Assigned task: When a line of the entries contains "aceşti", please list that line.

☆ ☆ ☆ ☆

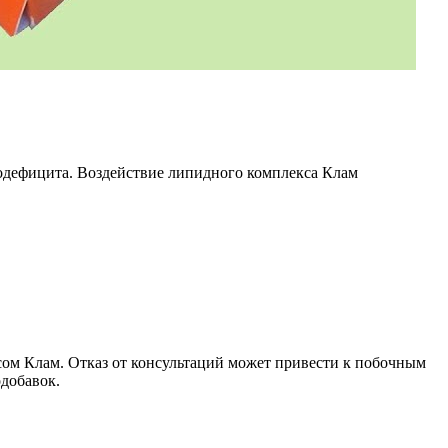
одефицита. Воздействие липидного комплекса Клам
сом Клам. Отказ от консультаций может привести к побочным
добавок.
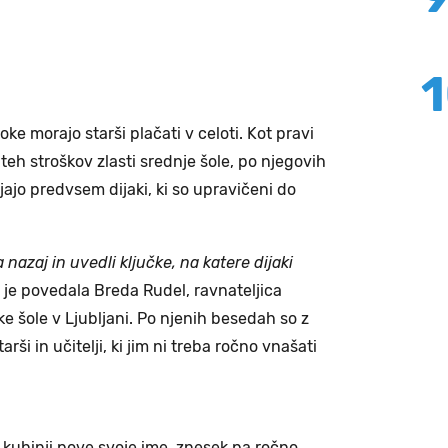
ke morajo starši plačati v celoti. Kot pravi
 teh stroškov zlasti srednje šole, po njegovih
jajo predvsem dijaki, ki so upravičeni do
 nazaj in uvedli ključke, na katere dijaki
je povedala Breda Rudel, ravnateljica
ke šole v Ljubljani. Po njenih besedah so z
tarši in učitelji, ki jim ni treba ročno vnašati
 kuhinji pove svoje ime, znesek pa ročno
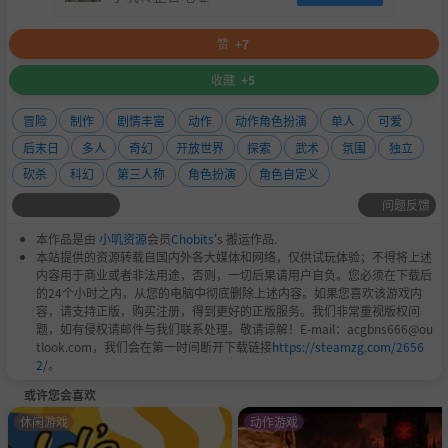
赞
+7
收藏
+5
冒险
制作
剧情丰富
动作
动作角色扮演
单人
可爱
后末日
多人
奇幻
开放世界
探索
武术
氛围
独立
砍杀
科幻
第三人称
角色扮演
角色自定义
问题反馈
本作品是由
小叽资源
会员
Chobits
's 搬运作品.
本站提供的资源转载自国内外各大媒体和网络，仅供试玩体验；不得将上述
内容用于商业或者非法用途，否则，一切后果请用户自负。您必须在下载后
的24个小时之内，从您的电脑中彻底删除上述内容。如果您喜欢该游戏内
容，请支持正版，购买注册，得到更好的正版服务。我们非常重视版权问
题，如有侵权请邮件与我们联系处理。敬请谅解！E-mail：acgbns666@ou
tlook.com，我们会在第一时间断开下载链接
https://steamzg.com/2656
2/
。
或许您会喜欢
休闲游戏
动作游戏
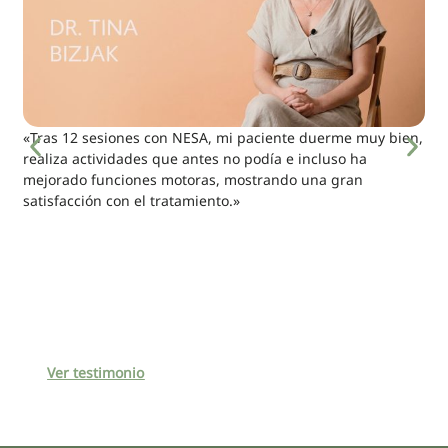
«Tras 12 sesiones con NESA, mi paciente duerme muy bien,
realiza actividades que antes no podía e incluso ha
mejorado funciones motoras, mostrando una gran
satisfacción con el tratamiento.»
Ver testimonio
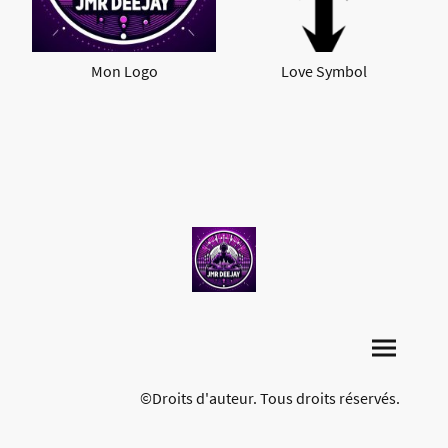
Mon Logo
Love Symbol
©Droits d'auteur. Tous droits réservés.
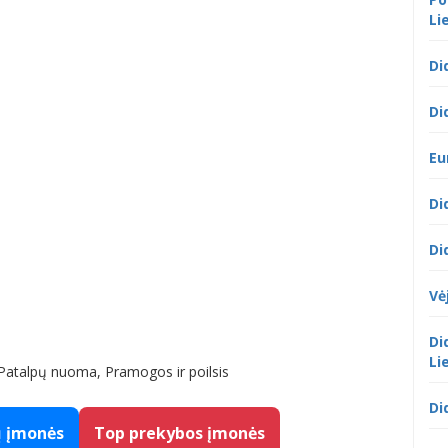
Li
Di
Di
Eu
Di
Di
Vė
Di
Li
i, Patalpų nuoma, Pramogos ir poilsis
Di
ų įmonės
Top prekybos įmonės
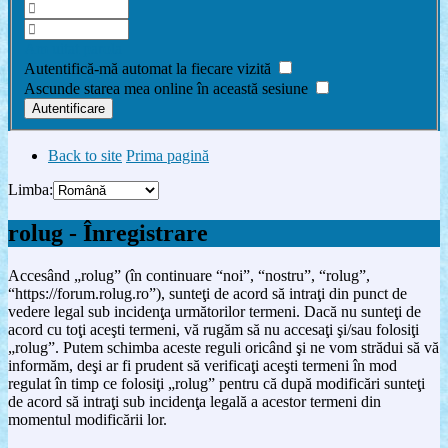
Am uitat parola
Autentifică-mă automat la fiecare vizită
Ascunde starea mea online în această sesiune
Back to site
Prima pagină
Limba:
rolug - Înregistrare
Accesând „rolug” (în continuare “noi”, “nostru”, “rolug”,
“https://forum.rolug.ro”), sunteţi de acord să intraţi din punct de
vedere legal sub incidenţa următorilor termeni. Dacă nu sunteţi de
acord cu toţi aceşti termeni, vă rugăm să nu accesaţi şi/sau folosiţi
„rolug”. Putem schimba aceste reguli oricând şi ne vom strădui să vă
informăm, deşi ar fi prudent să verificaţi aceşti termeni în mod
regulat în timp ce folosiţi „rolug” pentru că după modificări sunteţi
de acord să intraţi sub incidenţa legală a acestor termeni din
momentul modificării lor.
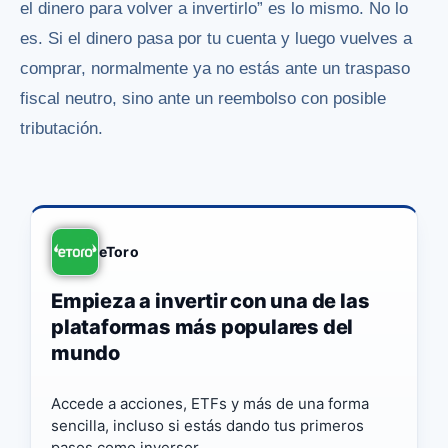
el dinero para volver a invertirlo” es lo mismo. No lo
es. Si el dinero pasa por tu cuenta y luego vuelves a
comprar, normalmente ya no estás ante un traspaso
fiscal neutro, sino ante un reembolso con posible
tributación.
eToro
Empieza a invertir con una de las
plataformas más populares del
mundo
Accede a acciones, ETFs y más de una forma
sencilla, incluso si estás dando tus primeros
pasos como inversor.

☆ ☆ ☆ ☆

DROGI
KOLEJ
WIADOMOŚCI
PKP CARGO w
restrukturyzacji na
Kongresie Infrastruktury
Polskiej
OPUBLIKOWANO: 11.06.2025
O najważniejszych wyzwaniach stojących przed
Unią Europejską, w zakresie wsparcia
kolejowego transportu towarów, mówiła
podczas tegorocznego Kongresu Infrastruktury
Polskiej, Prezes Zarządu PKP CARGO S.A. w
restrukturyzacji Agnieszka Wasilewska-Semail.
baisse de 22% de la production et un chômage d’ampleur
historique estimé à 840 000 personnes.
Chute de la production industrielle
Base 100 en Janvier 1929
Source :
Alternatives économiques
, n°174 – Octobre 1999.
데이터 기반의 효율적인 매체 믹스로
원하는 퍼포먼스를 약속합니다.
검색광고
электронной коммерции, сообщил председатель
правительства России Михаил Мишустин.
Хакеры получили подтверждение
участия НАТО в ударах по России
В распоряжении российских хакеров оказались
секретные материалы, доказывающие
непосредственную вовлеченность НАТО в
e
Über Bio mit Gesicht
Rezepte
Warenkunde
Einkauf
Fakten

☆ ☆ ☆ ☆

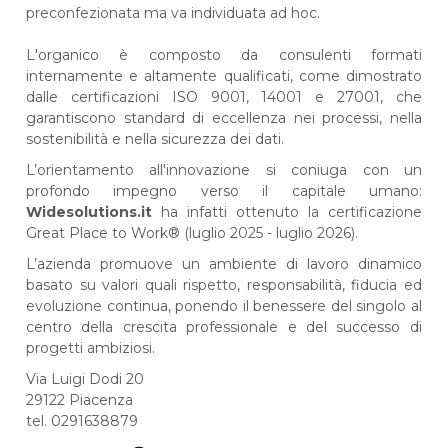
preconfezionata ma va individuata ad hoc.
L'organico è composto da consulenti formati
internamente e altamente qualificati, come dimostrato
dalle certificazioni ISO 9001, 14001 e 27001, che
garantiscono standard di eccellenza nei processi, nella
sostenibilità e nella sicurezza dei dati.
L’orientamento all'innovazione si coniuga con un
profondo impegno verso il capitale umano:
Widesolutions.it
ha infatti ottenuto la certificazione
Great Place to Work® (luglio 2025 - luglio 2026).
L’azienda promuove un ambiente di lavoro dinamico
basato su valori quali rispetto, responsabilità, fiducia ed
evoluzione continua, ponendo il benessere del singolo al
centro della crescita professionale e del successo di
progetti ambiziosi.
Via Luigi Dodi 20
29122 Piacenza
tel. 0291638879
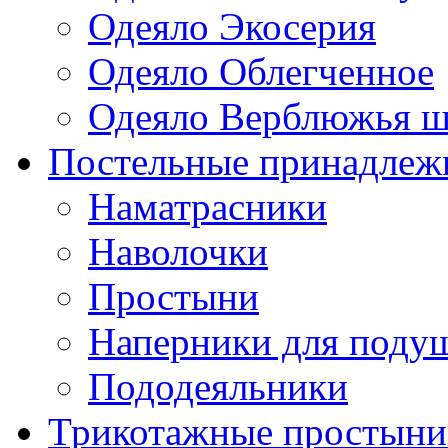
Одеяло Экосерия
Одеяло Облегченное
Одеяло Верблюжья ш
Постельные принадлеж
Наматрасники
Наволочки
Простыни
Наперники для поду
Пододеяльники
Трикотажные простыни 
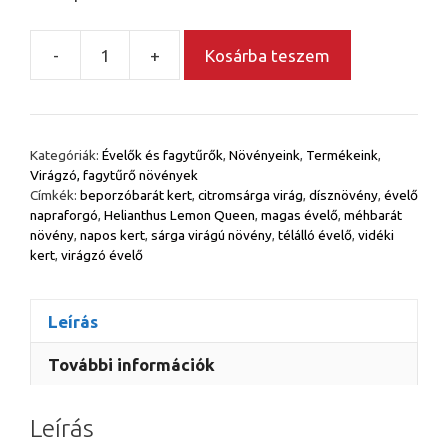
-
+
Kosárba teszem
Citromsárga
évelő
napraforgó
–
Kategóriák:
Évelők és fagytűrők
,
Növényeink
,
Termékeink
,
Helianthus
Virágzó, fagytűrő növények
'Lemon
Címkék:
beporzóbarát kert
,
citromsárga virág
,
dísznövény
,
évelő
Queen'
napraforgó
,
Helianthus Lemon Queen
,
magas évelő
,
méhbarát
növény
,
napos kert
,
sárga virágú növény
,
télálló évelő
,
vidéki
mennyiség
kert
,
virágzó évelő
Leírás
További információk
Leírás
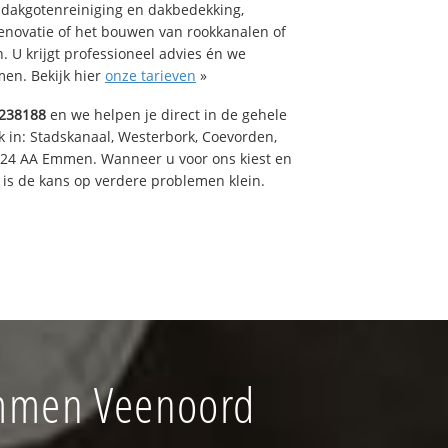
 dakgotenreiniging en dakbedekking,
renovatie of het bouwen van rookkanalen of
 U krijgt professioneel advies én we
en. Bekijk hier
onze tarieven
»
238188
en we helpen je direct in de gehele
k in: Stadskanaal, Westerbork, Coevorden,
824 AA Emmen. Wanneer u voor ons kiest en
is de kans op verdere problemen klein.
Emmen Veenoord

☆ ☆ ☆ ☆

Answer box:
acord cu toţi aceşti termeni, vă rugăm să nu accesaţi şi/sau folosiţi
informăm, deşi ar fi prudent să verificaţi aceşti termeni în mod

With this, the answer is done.